Professional Work
A high-level overview of my last few years as a software developer.
Mozilla
- Firefox AI Runtime
- Designed and built the Firefox AI runtime from scratch in Gecko.
- Developed a model hub system for efficient model distribution and execution.
- Helped extend the runtime to support native backends: ONNX Runtime (C++) and Llama.cpp.
- Team Building & Features
- Ramped up a team of ML engineers to create features powered by the runtime:
- Smart tab grouping
- Search and suggest
- Link preview
- Ramped up a team of ML engineers to create features powered by the runtime:
- Standards & APIs
- Initiated the WebExtension AI API to expose AI-powered capabilities to extensions.
- Represent Mozilla in the W3C Machine Learning Working Group, collaborating with other browser vendors to shape web AI standards.
- Cloud Inference
- Designed and led the deployment of a litellm-based service for running inference in the cloud, complementing on-device inference and enabling scalable experimentation.

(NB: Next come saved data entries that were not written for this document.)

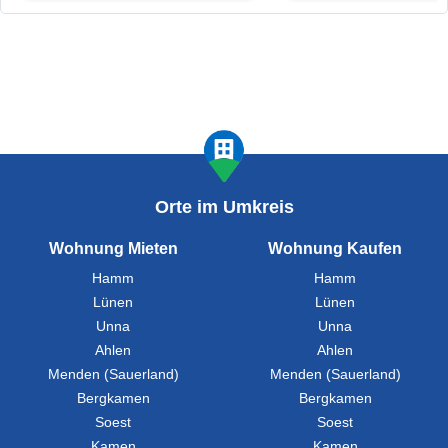
Orte im Umkreis
Wohnung Mieten
Wohnung Kaufen
Hamm
Hamm
Lünen
Lünen
Unna
Unna
Ahlen
Ahlen
Menden (Sauerland)
Menden (Sauerland)
Bergkamen
Bergkamen
Soest
Soest
Kamen
Kamen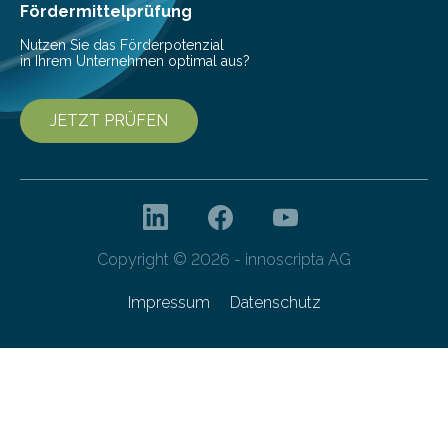
interessierte Studierende bei zwei Terminen…
Fördermittelprüfung
Nutzen Sie das Förderpotenzial
in Ihrem Unternehmen optimal aus?
JETZT PRÜFEN
Copyright © 2026 - innoscripta AG
Impressum
Datenschutz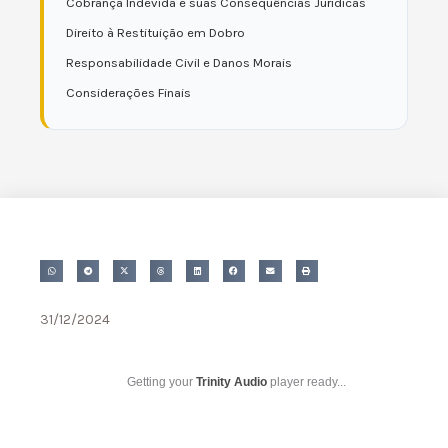
Cobrança Indevida e suas Consequências Jurídicas
Direito à Restituição em Dobro
Responsabilidade Civil e Danos Morais
Considerações Finais
31/12/2024
Getting your
Trinity Audio
player ready...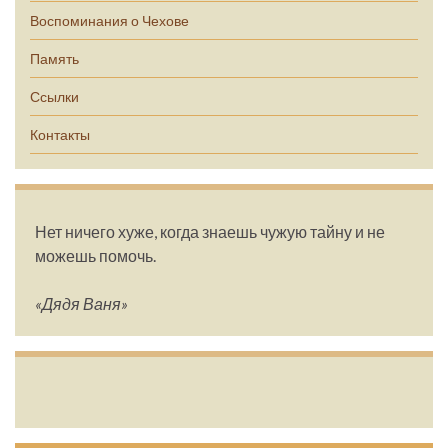
Воспоминания о Чехове
Память
Ссылки
Контакты
Нет ничего хуже, когда знаешь чужую тайну и не
можешь помочь.
«Дядя Ваня»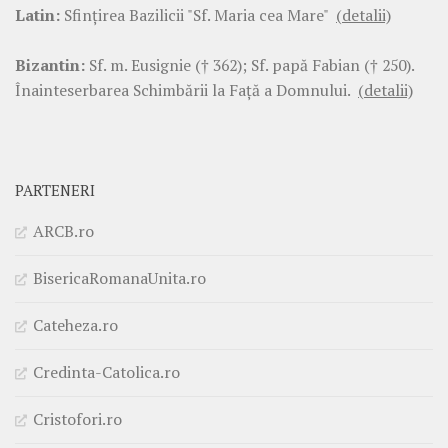
Latin:
Sfinţirea Bazilicii "Sf. Maria cea Mare"
(detalii)
Bizantin:
Sf. m. Eusignie († 362); Sf. papă Fabian († 250).
Înainteserbarea Schimbării la Faţă a Domnului.
(detalii)
PARTENERI
ARCB.ro
BisericaRomanaUnita.ro
Cateheza.ro
Credinta-Catolica.ro
Cristofori.ro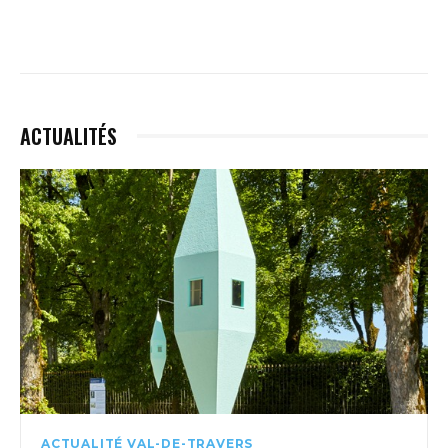
ACTUALITÉS
ACTUALITÉ VAL-DE-TRAVERS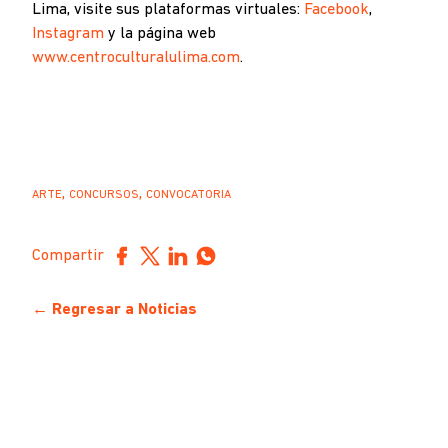
Lima, visite sus plataformas virtuales:
Facebook
,
Instagram
y la página web
www.centroculturalulima.com
.
,
,
ARTE
CONCURSOS
CONVOCATORIA
Compartir
← Regresar a Noticias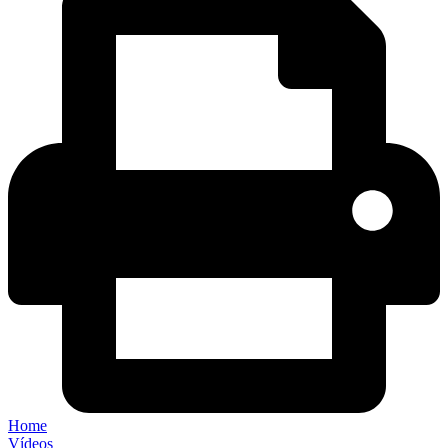
Home
Vídeos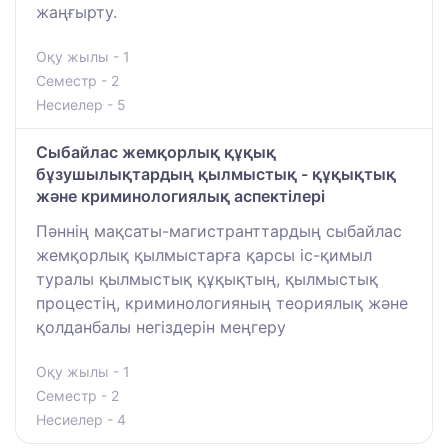
жаңғырту.
Оқу жылы - 1
Семестр - 2
Несиелер - 5
Сыбайлас жемқорлық құқық
бұзушылықтардың қылмыстық - құқықтық
және криминологиялық аспектілері
Пәннің мақсаты-магистранттардың сыбайлас
жемқорлық қылмыстарға қарсы іс-қимыл
туралы қылмыстық құқықтың, қылмыстық
процестің, криминологияның теориялық және
қолданбалы негіздерін меңгеру
Оқу жылы - 1
Семестр - 2
Несиелер - 4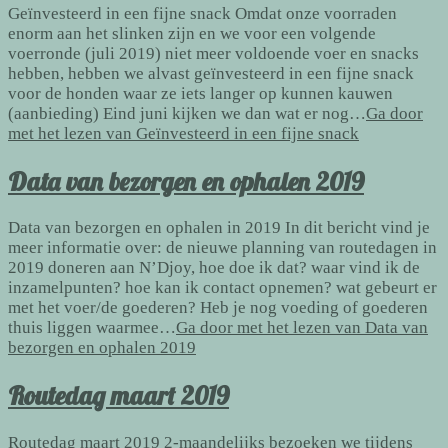
Geïnvesteerd in een fijne snack Omdat onze voorraden
enorm aan het slinken zijn en we voor een volgende
voerronde (juli 2019) niet meer voldoende voer en snacks
hebben, hebben we alvast geïnvesteerd in een fijne snack
voor de honden waar ze iets langer op kunnen kauwen
(aanbieding) Eind juni kijken we dan wat er nog…
Ga door
met het lezen van
Geïnvesteerd in een fijne snack
Data van bezorgen en ophalen 2019
Data van bezorgen en ophalen in 2019 In dit bericht vind je
meer informatie over: de nieuwe planning van routedagen in
2019 doneren aan N’Djoy, hoe doe ik dat? waar vind ik de
inzamelpunten? hoe kan ik contact opnemen? wat gebeurt er
met het voer/de goederen? Heb je nog voeding of goederen
thuis liggen waarmee…
Ga door met het lezen van
Data van
bezorgen en ophalen 2019
Routedag maart 2019
Routedag maart 2019 2-maandelijks bezoeken we tijdens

Also, check out the Mozilla blog and Mozilla Hacks posts by me for some of the work I do there. I try to write in them on a regular basis:
Nuclia
- Contributed to NucliaDB, a vector search database optimized for AI-driven search and retrieval.
Elastic
- Principal Engineer → Tech Lead
- Began as Principal Engineer for Automation & Tooling, then transitioned to Tech Lead for Ingestion features in Enterprise Search.
- Connectors Project
- Founded and built the Elastic Connectors project from scratch.
- Led a team to extend and maintain connectors, enabling integration of diverse data sources at scale.
- The project remains in active use and continues to be a core part of Enterprise Search.
Side Projects
Outside of my professional roles, I explore building developer-focused tools that solve real-world problems.
Python-dev
I was part of the Python core development team, with a focus on packaging
tooling such as distutils
. During that time, I contributed to shaping
several PEPs in the packaging ecosystem and developed features that landed in
the Python standard library.
Although I eventually stepped back due to the lack of time, the experience taught me a great deal about large-scale open source collaboration and the challenges of balancing community needs with technical constraints.
Flake8
I am the original author of Flake8, a linting tool that combines PyFlakes and pep8 hence the name Flake8. I created it to streamline Python code quality checks into a single, easy-to-use tool.
I handed over maintenance of Flake8 many years ago, and the community has continued to evolve it. These days, I often recommend Ruff, which offers similar functionality with a much faster Rust-based implementation.
Molotov
One of my main focuses throughout my career has been building tools that help developers work more effectively, while ensuring they remain open source.
When we began developing web services at Mozilla, such as Firefox Sync, the scale we had to support was massive, so we needed a reliable way to run load tests.
Plenty of tools already existed, but none were simple enough to let us build and
execute tests quickly. At first, we tried a “smart” approach: a central HTTP
service coordinating agents that ran the tests. But it quickly became clear this
didn’t scale well—you ended up fighting to scale the testing framework itself.
We eventually shifted to using cloud vendor orchestration services and existing
dashboard systems for centralized result collection.
That experience shaped Molotov, a lightweight Python CLI designed with a KISS philosophy. It became just one thing: a single command to run load tests from a single host, nothing more.
I still use it from time to time today whenever I need to run performance tests on my personal and professional projects, and try to keep Molotov up-to-date.